[Opening SUPPLIED MATERIAL section]
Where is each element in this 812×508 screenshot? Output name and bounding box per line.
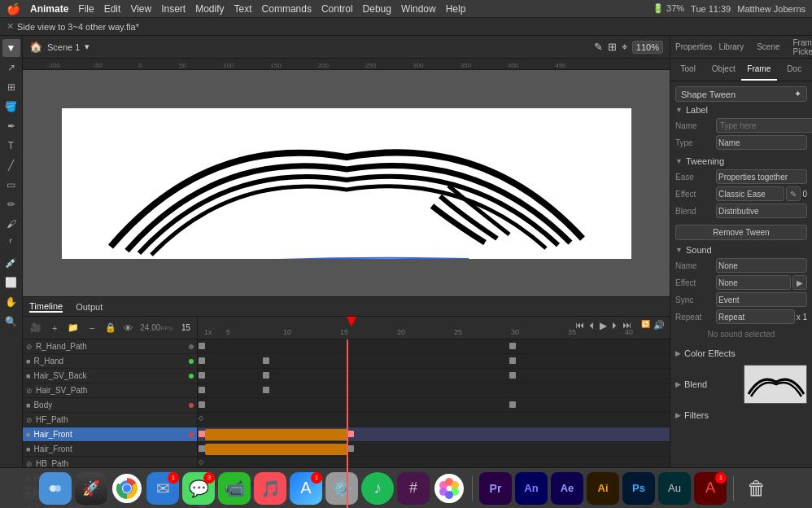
dock-trash[interactable]: 🗑 [740,472,773,505]
next-frame-btn[interactable]: ⏵ [610,320,619,331]
dock-spotify[interactable]: ♪ [361,472,394,505]
volume-btn[interactable]: 🔊 [653,320,665,331]
menu-insert[interactable]: Insert [161,3,186,15]
dock-mail[interactable]: ✉ 1 [146,472,179,505]
text-tool[interactable]: T [2,137,20,155]
pencil-tool[interactable]: ✏ [2,195,20,213]
eraser-tool[interactable]: ⬜ [2,274,20,291]
dock-audition[interactable]: Au [658,472,691,505]
menu-window[interactable]: Window [401,3,436,15]
layer-row[interactable]: ■ R_Hand [23,354,197,369]
shape-tween-bar[interactable]: Shape Tween ✦ [675,86,807,102]
effect-edit-btn[interactable]: ✎ [786,186,801,201]
sound-name-select[interactable]: None [716,258,807,273]
add-layer-btn[interactable]: + [48,321,62,335]
dock-after-effects[interactable]: Ae [551,472,583,505]
dock-slack[interactable]: # [397,472,430,505]
tab-close-btn[interactable]: ✕ [7,21,14,32]
menu-edit[interactable]: Edit [104,3,121,15]
section-filters-header[interactable]: ▶ Filters [675,410,807,420]
selection-tool[interactable]: ▼ [2,39,20,57]
dock-finder[interactable] [39,472,72,505]
hand-tool[interactable]: ✋ [2,293,20,311]
layer-row[interactable]: ■ Hair_Front [23,442,197,457]
sound-repeat-select[interactable]: Repeat [716,309,795,324]
label-name-input[interactable] [716,118,812,133]
section-sound-header[interactable]: ▼ Sound [675,245,807,255]
section-label-header[interactable]: ▼ Label [675,105,807,115]
dock-facetime[interactable]: 📹 [218,472,251,505]
menu-view[interactable]: View [130,3,151,15]
stage-grid-icon[interactable]: ⊞ [608,41,617,53]
zoom-tool[interactable]: 🔍 [2,313,20,331]
dock-premiere[interactable]: Pr [479,472,512,505]
rect-tool[interactable]: ▭ [2,176,20,194]
tab-doc[interactable]: Doc [777,59,813,81]
transform-tool[interactable]: ⊞ [2,78,20,96]
layer-row[interactable]: ⊘ R_Hand_Path [23,339,197,354]
zoom-display[interactable]: 110% [632,41,663,54]
sound-sync-select[interactable]: Event [716,292,807,307]
hide-all-btn[interactable]: 👁 [120,321,135,335]
menu-control[interactable]: Control [321,3,353,15]
effect-select[interactable]: Classic Ease [716,186,784,201]
add-folder-btn[interactable]: 📁 [67,321,81,335]
stage-snap-icon[interactable]: ⌖ [622,41,627,54]
menu-file[interactable]: File [78,3,94,15]
menu-debug[interactable]: Debug [363,3,391,15]
section-blend-header[interactable]: ▶ Blend [675,365,807,404]
dock-acrobat[interactable]: A 1 [694,472,727,505]
play-btn[interactable]: ▶ [600,320,607,331]
go-start-btn[interactable]: ⏮ [575,320,584,331]
tab-object[interactable]: Object [706,59,742,81]
library-label[interactable]: Library [719,42,744,51]
tab-tool[interactable]: Tool [670,59,706,81]
scene-dropdown-arrow[interactable]: ▾ [85,42,89,52]
sound-effect-edit-btn[interactable]: ▶ [792,275,807,290]
dock-animate[interactable]: An [515,472,548,505]
dock-messages[interactable]: 💬 3 [182,472,215,505]
dock-illustrator[interactable]: Ai [587,472,619,505]
layer-row[interactable]: ⊘ Hair_SV_Path [23,383,197,398]
layer-row[interactable]: ■ Body [23,398,197,413]
dock-photoshop[interactable]: Ps [622,472,655,505]
tab-timeline[interactable]: Timeline [29,301,63,313]
tab-frame[interactable]: Frame [741,59,777,81]
sound-effect-select[interactable]: None [716,275,791,290]
menu-help[interactable]: Help [446,3,466,15]
dock-appstore[interactable]: A 1 [290,472,322,505]
dock-photos[interactable] [433,472,465,505]
dock-chrome[interactable] [111,472,143,505]
layer-row-active[interactable]: ■ Hair_Front [23,427,197,442]
menu-text[interactable]: Text [234,3,252,15]
layer-row[interactable]: ⊘ HF_Path [23,413,197,427]
remove-tween-button[interactable]: Remove Tween [675,225,807,240]
home-icon[interactable]: 🏠 [29,41,42,53]
file-tab[interactable]: Side view to 3~4 other way.fla* [17,22,139,32]
dock-launchpad[interactable]: 🚀 [75,472,107,505]
frame-picker-label[interactable]: Frame Picker [793,38,812,56]
camera-btn[interactable]: 🎥 [29,321,43,335]
stage-edit-icon[interactable]: ✎ [594,41,603,53]
label-type-select[interactable]: Name [716,135,807,150]
pen-tool[interactable]: ✒ [2,117,20,135]
eyedropper-tool[interactable]: 💉 [2,254,20,272]
ease-select[interactable]: Properties together [716,169,807,184]
tab-output[interactable]: Output [76,302,103,312]
dock-system-prefs[interactable]: ⚙️ [325,472,358,505]
apple-menu[interactable]: 🍎 [7,2,20,15]
section-tweening-header[interactable]: ▼ Tweening [675,156,807,166]
menu-commands[interactable]: Commands [262,3,312,15]
stage[interactable] [62,108,631,259]
bone-tool[interactable]: ⸢ [2,234,20,252]
blend-select[interactable]: Distributive [716,204,807,218]
prev-frame-btn[interactable]: ⏴ [587,320,596,331]
scene-label-tab[interactable]: Scene [757,42,779,51]
loop-btn[interactable]: 🔁 [641,320,650,331]
lock-all-btn[interactable]: 🔒 [103,321,118,335]
delete-layer-btn[interactable]: − [85,321,98,335]
brush-tool[interactable]: 🖌 [2,215,20,233]
section-color-effects-header[interactable]: ▶ Color Effects [675,348,807,358]
canvas-area[interactable] [23,70,670,296]
dock-music[interactable]: 🎵 [254,472,286,505]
[Closing SUPPLIED MATERIAL section]
## ABOUT THIS EXERCISE
Above are records; say how many of their lines contain the word "effects", giving only the number.

## EXERCISE RESPONSE
2